[Start of section]

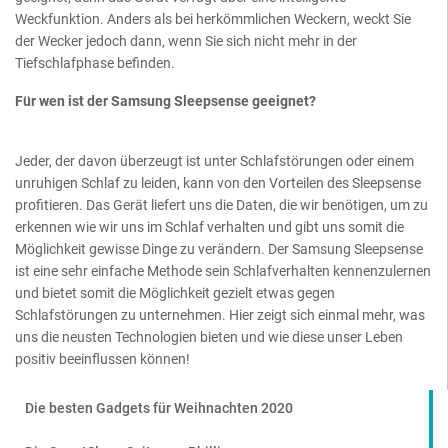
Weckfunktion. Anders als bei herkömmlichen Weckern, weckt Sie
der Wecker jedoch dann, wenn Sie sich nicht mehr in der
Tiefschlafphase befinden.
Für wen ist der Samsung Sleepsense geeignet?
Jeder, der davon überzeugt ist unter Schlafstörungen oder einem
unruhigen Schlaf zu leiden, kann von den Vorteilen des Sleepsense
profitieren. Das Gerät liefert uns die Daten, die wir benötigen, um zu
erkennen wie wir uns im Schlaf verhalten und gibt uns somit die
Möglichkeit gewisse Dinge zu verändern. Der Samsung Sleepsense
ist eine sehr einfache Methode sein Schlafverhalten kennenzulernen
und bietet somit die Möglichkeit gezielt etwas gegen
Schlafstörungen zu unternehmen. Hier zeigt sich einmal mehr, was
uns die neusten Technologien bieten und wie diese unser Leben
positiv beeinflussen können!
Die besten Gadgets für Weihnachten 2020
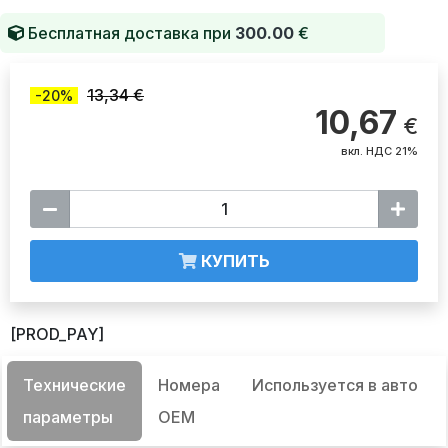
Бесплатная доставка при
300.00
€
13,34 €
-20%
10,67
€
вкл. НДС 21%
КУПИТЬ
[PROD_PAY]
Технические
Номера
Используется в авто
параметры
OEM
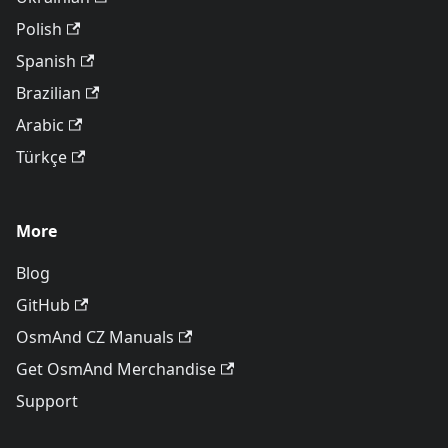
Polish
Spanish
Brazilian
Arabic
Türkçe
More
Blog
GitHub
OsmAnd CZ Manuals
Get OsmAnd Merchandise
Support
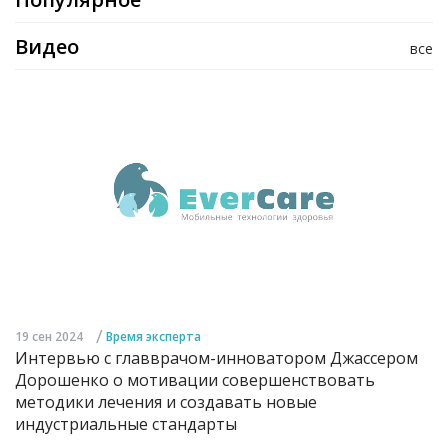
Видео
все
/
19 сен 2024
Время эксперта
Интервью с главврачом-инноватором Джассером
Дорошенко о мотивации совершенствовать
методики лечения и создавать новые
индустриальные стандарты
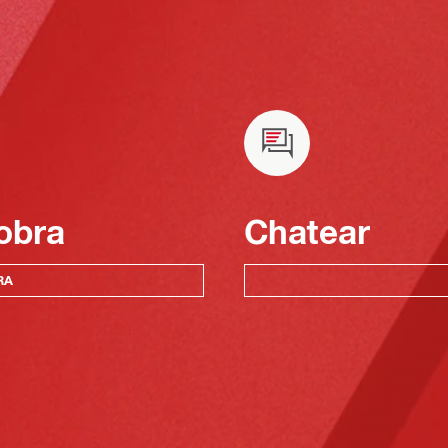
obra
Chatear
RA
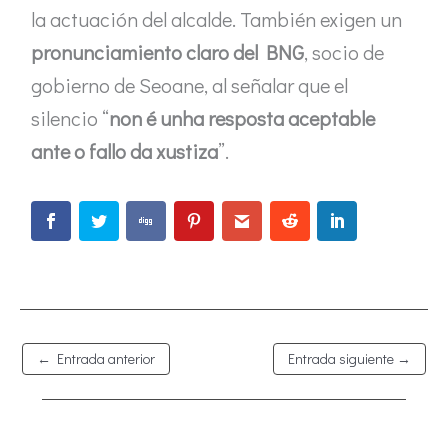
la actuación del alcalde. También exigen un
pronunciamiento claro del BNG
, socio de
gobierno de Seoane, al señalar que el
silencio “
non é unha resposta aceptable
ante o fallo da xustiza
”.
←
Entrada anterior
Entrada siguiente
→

[End of section]

→ Problem to work on
Copy out exactly the lines above beginning with the line that contains "Бесплатная доставка при" and finishing with the line that contains "Дорошенко о мотивации совершенствовать", including both; leave the pictures out.

→ Answer to the problem
Бесплатная доставка при
300.00
€
13,34 €
-20%
10,67
€
вкл. НДС 21%
КУПИТЬ
[PROD_PAY]
Технические
Номера
Используется в авто
параметры
OEM
Polish
Spanish
Brazilian
Arabic
Türkçe
More
Blog
GitHub
OsmAnd CZ Manuals
Get OsmAnd Merchandise
Support
Видео
все
/
19 сен 2024
Время эксперта
Интервью с главврачом-инноватором Джассером
Дорошенко о мотивации совершенствовать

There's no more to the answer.